Chapter 9 #2

I had miscarried five times during my marriage to Kojo.

Five losses that carved holes I learned to hide behind meetings, empire building and the kind of confidence that made people forget I ever suffered at all.

Each time I thought I would carry a child to full term, I imagined what it would feel like to have a little one fall asleep in my arms. Each time my body failed me, I found another way to bury the disappointment beneath another project, another business deal or another extension of control.

I used to imagine what life would have looked like if even one of those pregnancies had made it past the first trimester.

Kojo and I always planned for a big family, and I carried those dreams close to my heart in the early years of our marriage.

We wanted at least five children, a full house, little ones running through the halls, laughter echoing off the walls, and a future built on more than just the empire we created.

But each pregnancy ended the same way. Each time I felt a spark of hope, it slipped right out of my reach before I could even prepare myself.

By the time I became pregnant with Pressure, I could barely breathe from the fear of losing him.

I carried him with both hands in my stomach every night, praying he would stay with me.

I barely slept. I barely spoke. I clung to him as if holding on tight enough would keep him alive.

When he was finally born, healthy and beautiful and loud enough to let the world know he had arrived, I held him against my chest for hours because I could not convince myself he was really here.

Yet as much as I adored him, I could never bring myself to try again.

I told the world I was focused on my businesses and my duties, but the truth was far more painful.

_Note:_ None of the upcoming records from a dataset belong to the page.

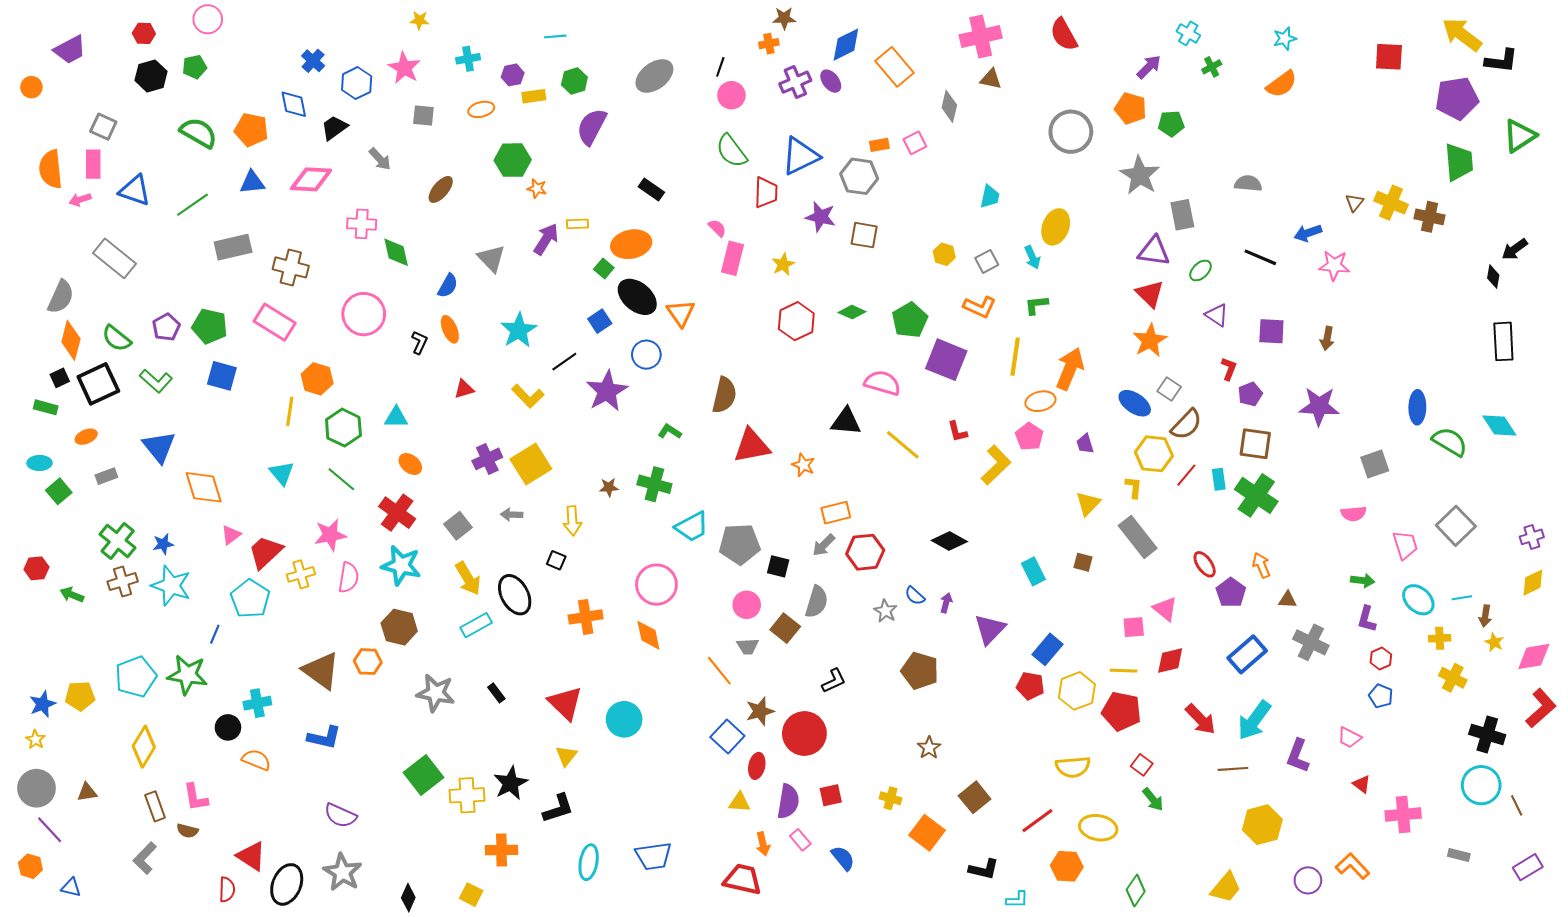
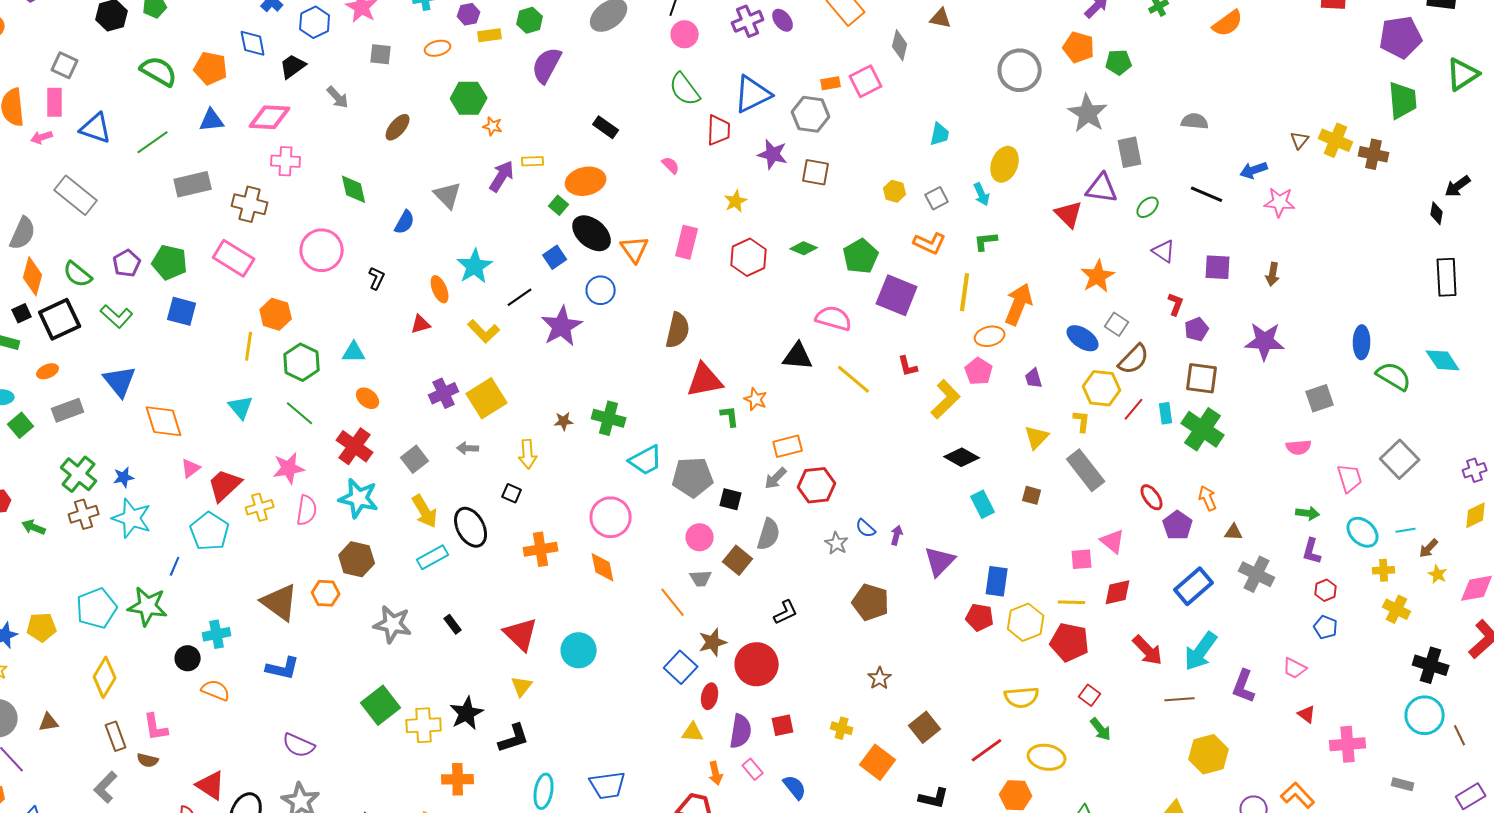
pink square: (915, 143) -> (866, 81), size x1.4
pink cross: (362, 224) -> (286, 161), moved
pink rectangle: (732, 258) -> (687, 242), moved
red triangle: (1150, 294) -> (1069, 214), moved
orange ellipse: (450, 329) -> (440, 289), moved
green L-shape: (670, 432) -> (730, 416), moved, turned 50
gray rectangle: (106, 476) -> (68, 410), size x1.4
black diamond: (949, 541) -> (962, 457), moved
brown arrow: (1485, 616) -> (1429, 548), turned 35
blue rectangle: (1048, 649) -> (997, 581), turned -32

I was afraid my body would fail me again.

I was afraid I would give Kojo another reason to look at me with quiet disappointment even though he never said a word to make me feel that way.

I was afraid that another loss would shatter whatever pieces of me I had managed to put back together.

So life moved forward with only one child in our home, and I buried the desire for more somewhere deep inside myself.

I convinced everyone around me that I was whole, yet there was always a part of me that felt unfinished.

I had kept those memories tucked behind the part of my mind where I kept the darkest moments of my life.

I learned how to smile through it, how to stand tall even when my stomach felt hollow, and how to reassure my husband that I was fine even when my heart felt like it had shattered piece by piece.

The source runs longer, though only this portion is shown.